ASSIGNMENT:
Write out, word for word and with no pictures, each line below from the one containing "The Best of British Baking. Its all" through the one containing "Schedule your", both included, and no other line.

DATASET ENTRIES:
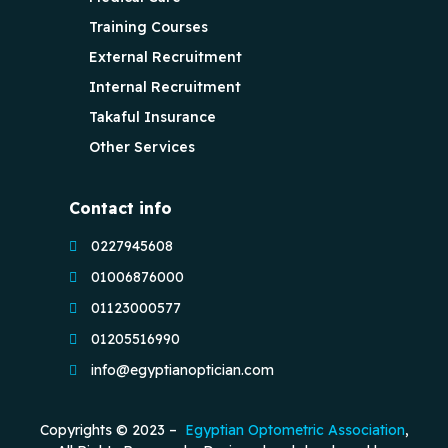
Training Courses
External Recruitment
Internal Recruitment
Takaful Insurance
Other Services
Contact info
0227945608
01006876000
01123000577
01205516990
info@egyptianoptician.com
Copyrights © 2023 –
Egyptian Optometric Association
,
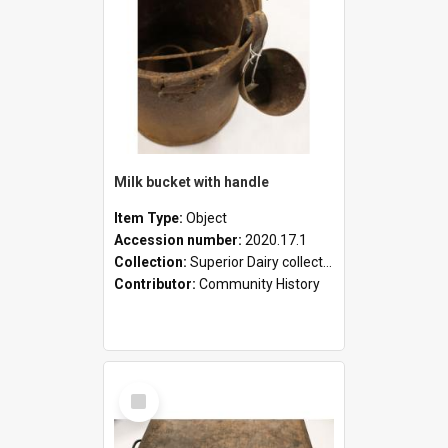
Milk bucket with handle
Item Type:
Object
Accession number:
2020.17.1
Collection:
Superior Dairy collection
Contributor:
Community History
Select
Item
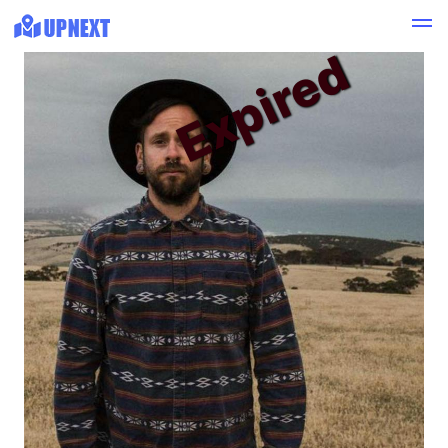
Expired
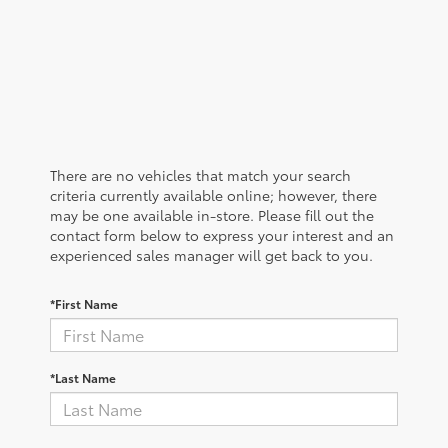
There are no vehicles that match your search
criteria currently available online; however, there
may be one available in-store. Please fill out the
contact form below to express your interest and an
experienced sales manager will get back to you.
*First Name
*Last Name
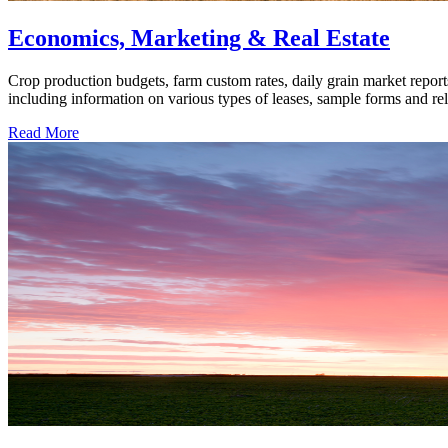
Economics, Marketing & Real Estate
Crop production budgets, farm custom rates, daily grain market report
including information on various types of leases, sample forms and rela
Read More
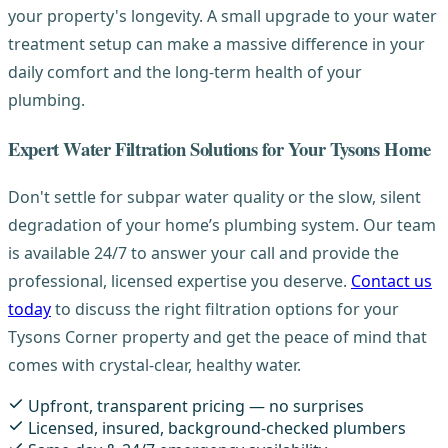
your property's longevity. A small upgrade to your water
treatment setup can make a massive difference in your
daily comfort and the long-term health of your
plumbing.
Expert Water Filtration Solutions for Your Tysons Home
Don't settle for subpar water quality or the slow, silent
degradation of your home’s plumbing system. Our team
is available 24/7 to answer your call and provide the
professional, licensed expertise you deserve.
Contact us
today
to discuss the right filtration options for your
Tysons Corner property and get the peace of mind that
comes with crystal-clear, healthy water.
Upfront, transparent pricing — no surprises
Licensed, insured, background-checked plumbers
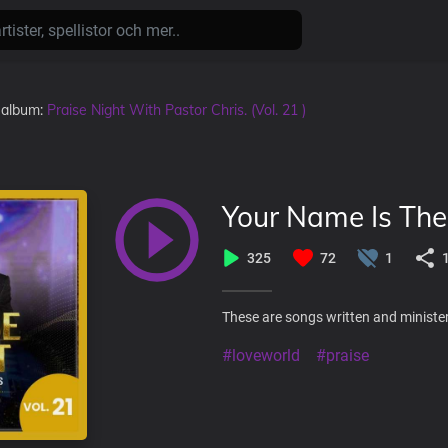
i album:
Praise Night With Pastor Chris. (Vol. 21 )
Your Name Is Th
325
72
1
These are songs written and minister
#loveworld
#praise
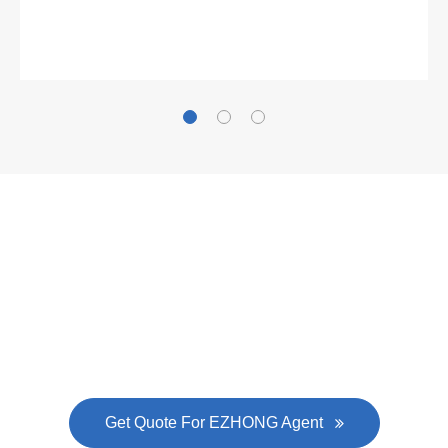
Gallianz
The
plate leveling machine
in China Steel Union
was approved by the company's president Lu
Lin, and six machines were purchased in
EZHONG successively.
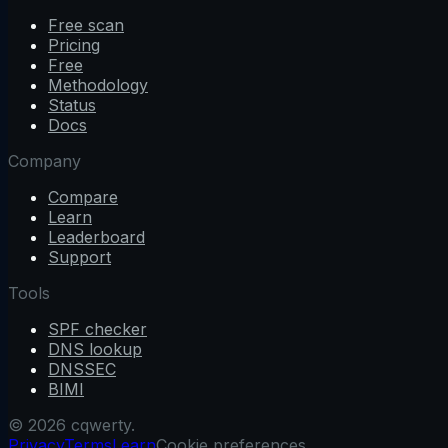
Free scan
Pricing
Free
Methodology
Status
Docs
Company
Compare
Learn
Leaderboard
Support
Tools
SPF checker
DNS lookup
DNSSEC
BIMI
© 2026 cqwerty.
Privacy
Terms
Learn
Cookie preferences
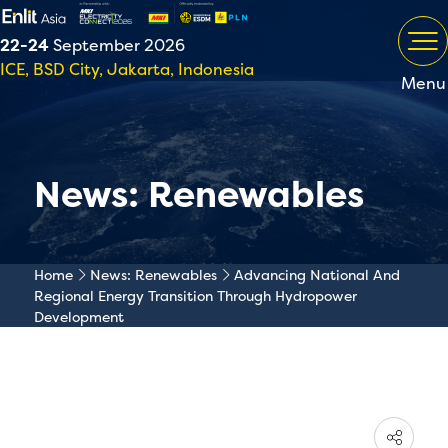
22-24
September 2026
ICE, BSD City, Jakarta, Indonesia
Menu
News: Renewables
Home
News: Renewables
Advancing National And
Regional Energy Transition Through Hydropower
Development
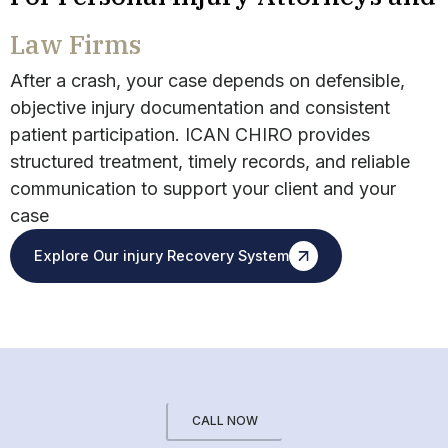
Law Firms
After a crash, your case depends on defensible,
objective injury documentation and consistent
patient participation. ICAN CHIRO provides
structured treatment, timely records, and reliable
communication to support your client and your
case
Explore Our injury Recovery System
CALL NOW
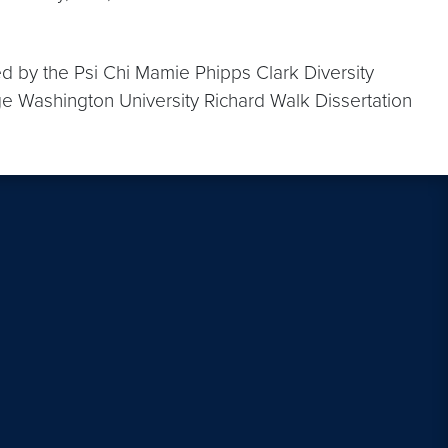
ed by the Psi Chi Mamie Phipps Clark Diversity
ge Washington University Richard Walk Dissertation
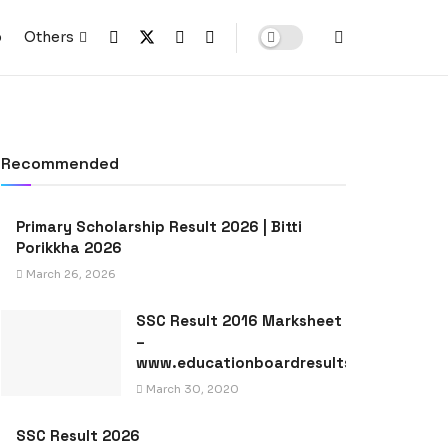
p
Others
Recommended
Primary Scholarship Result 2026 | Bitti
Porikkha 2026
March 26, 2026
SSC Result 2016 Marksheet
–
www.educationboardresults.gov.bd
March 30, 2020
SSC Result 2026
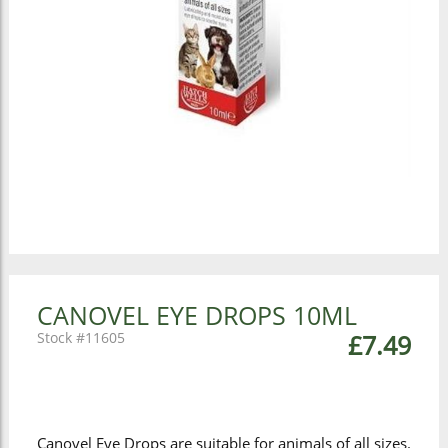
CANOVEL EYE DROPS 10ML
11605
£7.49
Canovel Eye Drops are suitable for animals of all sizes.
---
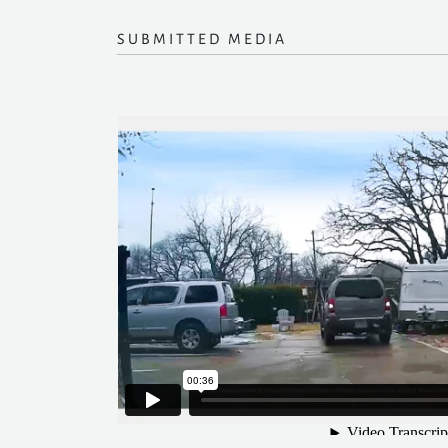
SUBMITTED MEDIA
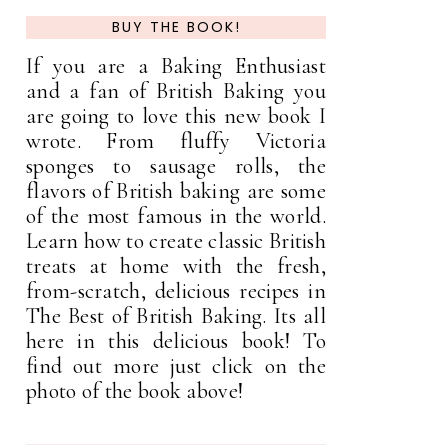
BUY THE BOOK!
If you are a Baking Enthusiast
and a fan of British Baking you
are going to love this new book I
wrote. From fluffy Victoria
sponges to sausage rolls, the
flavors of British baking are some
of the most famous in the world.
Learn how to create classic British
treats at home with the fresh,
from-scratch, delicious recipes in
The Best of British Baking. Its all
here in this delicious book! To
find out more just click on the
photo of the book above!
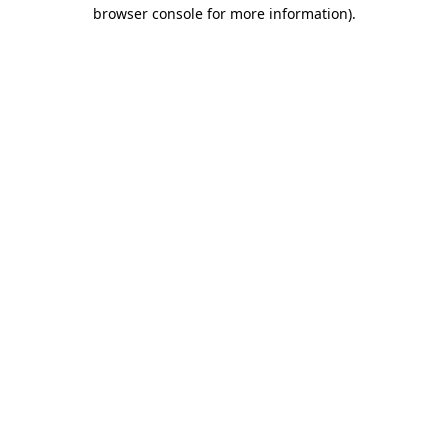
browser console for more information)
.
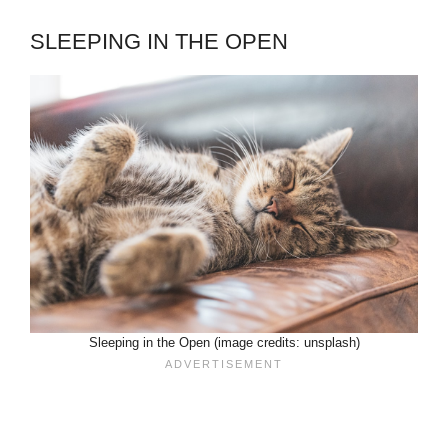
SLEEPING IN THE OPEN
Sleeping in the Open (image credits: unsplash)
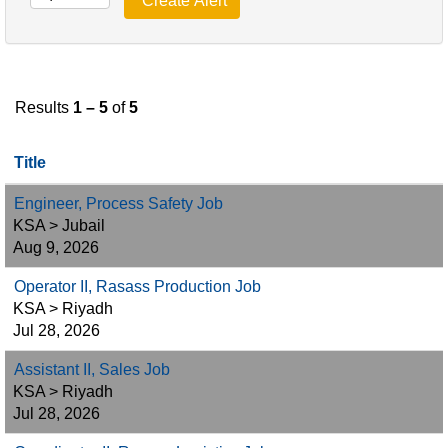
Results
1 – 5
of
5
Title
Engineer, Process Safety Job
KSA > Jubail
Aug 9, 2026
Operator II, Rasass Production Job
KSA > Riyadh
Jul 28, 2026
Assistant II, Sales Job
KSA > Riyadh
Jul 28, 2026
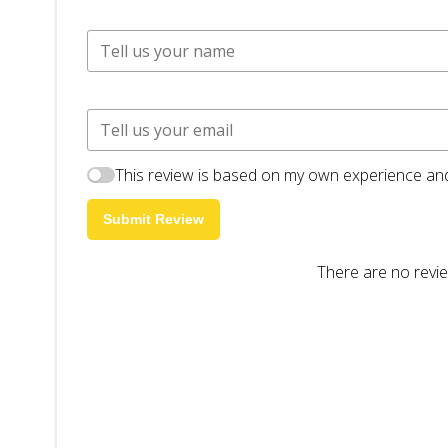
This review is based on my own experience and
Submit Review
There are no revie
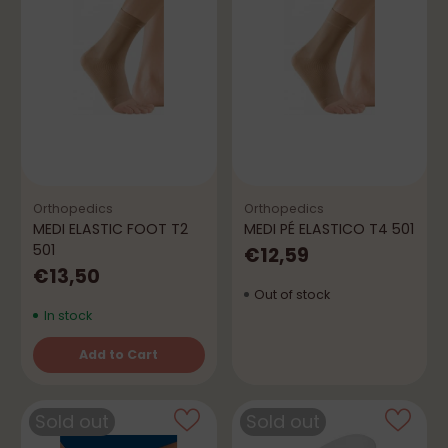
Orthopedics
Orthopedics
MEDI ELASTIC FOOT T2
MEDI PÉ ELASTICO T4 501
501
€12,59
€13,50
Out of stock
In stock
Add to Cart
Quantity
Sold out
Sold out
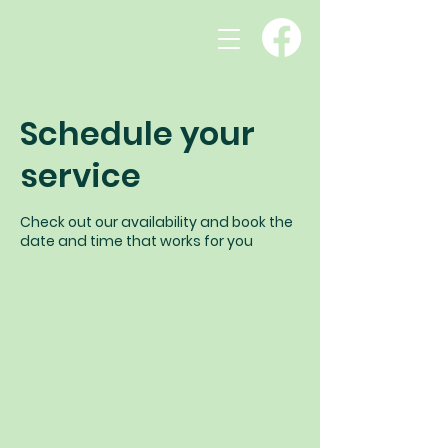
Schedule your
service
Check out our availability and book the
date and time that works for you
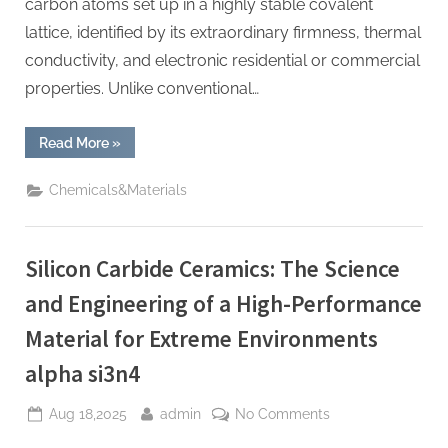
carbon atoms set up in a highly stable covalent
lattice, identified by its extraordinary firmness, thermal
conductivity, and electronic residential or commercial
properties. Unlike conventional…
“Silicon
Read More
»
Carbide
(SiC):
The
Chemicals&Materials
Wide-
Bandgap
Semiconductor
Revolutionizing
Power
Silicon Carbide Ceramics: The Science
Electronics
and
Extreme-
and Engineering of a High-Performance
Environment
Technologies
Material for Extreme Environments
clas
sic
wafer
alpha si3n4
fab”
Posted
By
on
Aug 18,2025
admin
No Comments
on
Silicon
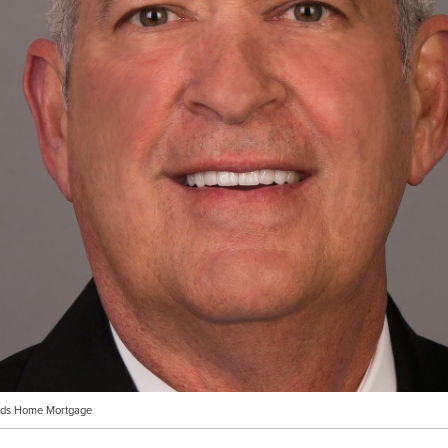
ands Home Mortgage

RESULT FOR THIS EXERCISE:
The Best of British Baking. Its all
here in this delicious book! To
find out more just click on the
photo of the book above!
browser console for more information)
.
SLEEPING IN THE OPEN
Sleeping in the Open (image credits: unsplash)
Results
1 – 5
of
5
Title
Engineer, Process Safety Job
KSA > Jubail
Aug 9, 2026
Operator II, Rasass Production Job
KSA > Riyadh
Jul 28, 2026
Assistant II, Sales Job
KSA > Riyadh
Jul 28, 2026
This review is based on my own experience and
Submit Review
There are no revie
Orthopedics
Orthopedics
MEDI ELASTIC FOOT T2
MEDI PÉ ELASTICO T4 501
501
€12,59
€13,50
Out of stock
In stock
Add to Cart
Quantity
Sold out
Sold out
Schedule your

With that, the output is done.